Segment Start: DATA SUPPLIED

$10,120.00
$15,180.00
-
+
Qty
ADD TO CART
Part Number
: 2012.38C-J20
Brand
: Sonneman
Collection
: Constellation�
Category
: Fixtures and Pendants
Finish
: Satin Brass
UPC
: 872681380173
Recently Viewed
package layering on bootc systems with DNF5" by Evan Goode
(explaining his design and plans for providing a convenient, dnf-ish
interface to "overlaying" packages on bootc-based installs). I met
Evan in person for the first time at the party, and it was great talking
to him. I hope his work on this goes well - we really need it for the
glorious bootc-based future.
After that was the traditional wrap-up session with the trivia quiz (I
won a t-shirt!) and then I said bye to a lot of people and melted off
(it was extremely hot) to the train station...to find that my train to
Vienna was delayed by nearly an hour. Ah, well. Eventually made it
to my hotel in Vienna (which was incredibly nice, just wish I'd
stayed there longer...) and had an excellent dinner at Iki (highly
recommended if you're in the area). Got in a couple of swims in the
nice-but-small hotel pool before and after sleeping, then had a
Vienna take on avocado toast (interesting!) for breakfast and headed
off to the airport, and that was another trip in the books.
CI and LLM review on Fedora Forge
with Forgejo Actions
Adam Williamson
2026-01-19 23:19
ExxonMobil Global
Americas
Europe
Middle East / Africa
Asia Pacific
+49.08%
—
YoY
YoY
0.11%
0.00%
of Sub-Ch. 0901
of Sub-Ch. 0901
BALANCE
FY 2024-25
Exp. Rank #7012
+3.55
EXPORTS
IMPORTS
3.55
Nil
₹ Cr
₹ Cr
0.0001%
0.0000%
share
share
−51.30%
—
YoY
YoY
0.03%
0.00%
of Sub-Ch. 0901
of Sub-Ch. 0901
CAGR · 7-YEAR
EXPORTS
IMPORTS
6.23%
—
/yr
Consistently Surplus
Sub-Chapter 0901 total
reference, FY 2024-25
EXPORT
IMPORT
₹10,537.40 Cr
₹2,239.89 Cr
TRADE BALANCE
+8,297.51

Segment End: DATA SUPPLIED

* TASK INSTRUCTIONS
Once you have read the records above, set every one of them down again exactly.

* TASK OUTPUT
$10,120.00
$15,180.00
-
+
Qty
ADD TO CART
Part Number
: 2012.38C-J20
Brand
: Sonneman
Collection
: Constellation�
Category
: Fixtures and Pendants
Finish
: Satin Brass
UPC
: 872681380173
Recently Viewed
package layering on bootc systems with DNF5" by Evan Goode
(explaining his design and plans for providing a convenient, dnf-ish
interface to "overlaying" packages on bootc-based installs). I met
Evan in person for the first time at the party, and it was great talking
to him. I hope his work on this goes well - we really need it for the
glorious bootc-based future.
After that was the traditional wrap-up session with the trivia quiz (I
won a t-shirt!) and then I said bye to a lot of people and melted off
(it was extremely hot) to the train station...to find that my train to
Vienna was delayed by nearly an hour. Ah, well. Eventually made it
to my hotel in Vienna (which was incredibly nice, just wish I'd
stayed there longer...) and had an excellent dinner at Iki (highly
recommended if you're in the area). Got in a couple of swims in the
nice-but-small hotel pool before and after sleeping, then had a
Vienna take on avocado toast (interesting!) for breakfast and headed
off to the airport, and that was another trip in the books.
CI and LLM review on Fedora Forge
with Forgejo Actions
Adam Williamson
2026-01-19 23:19
ExxonMobil Global
Americas
Europe
Middle East / Africa
Asia Pacific
+49.08%
—
YoY
YoY
0.11%
0.00%
of Sub-Ch. 0901
of Sub-Ch. 0901
BALANCE
FY 2024-25
Exp. Rank #7012
+3.55
EXPORTS
IMPORTS
3.55
Nil
₹ Cr
₹ Cr
0.0001%
0.0000%
share
share
−51.30%
—
YoY
YoY
0.03%
0.00%
of Sub-Ch. 0901
of Sub-Ch. 0901
CAGR · 7-YEAR
EXPORTS
IMPORTS
6.23%
—
/yr
Consistently Surplus
Sub-Chapter 0901 total
reference, FY 2024-25
EXPORT
IMPORT
₹10,537.40 Cr
₹2,239.89 Cr
TRADE BALANCE
+8,297.51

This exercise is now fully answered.